The paper says that radionuclide data collected between 14 and 23 May 2010 at stations in South Korea, Japan and Russia suggest that North Korea carried out a very low-yield underground nuclear test on 11 May 2010.
If there was a nuclear explosion in May 2010, it was not detected by any seismic station or network. This leads De Geer to argue that if there was a nuclear detonation, it "must therefore have been quite low-yield..." according to a prepublication draft of the article.

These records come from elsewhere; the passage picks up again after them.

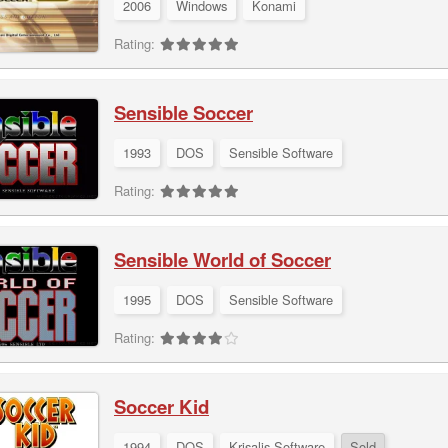
2006
Windows
Konami
Rating:
Sensible Soccer
1993
DOS
Sensible Software
Rating:
Sensible World of Soccer
1995
DOS
Sensible Software
Rating:
Soccer Kid
1994
DOS
Krisalis Software
Sold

De Geer also notes that if such an event was "still detected by another technology in the currently evolving CTBT verification system as well as by a national control post [it] suggests that there are fewer and fewer ground for countries to refuse ratifying the CTBT by questioning the effectiveness of its verification regime. It also shows that the CTBT verification system sometimes is capable of detecting underground nuclear tests of significantly lower yields than what was anticipated when the treaty was opened for signature 15 years ago."
De Geer speculates that North Korea is trying to build a more powerful, tritium-boosted nuclear bomb through low-yield tests.